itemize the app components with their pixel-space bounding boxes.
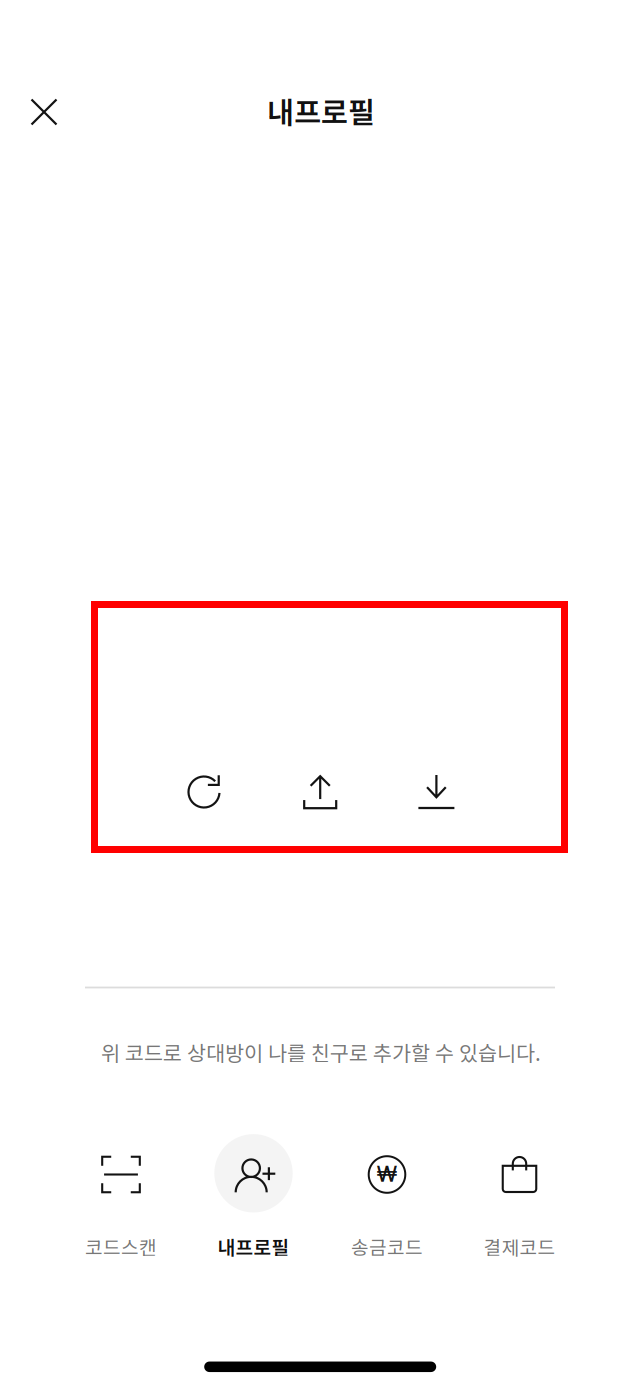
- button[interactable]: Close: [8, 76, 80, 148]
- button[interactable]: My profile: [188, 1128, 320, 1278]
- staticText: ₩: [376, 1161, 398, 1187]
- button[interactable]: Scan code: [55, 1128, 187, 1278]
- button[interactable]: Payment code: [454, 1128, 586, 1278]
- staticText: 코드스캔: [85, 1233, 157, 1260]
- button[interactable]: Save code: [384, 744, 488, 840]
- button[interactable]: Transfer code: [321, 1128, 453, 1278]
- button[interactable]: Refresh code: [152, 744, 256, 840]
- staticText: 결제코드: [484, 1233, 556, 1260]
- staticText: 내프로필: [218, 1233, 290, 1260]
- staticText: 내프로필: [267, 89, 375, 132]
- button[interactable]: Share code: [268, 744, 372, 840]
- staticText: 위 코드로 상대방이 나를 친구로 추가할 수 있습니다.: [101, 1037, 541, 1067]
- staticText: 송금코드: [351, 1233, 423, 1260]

-*-*-

### WHAT YOU WILL DO
Copy out each line of the data where the string "staticText" appears.

### SOLUTION TO THE PROBLEM
- staticText: ₩: [376, 1161, 398, 1187]
- staticText: 코드스캔: [85, 1233, 157, 1260]
- staticText: 결제코드: [484, 1233, 556, 1260]
- staticText: 내프로필: [218, 1233, 290, 1260]
- staticText: 내프로필: [267, 89, 375, 132]
- staticText: 위 코드로 상대방이 나를 친구로 추가할 수 있습니다.: [101, 1037, 541, 1067]
- staticText: 송금코드: [351, 1233, 423, 1260]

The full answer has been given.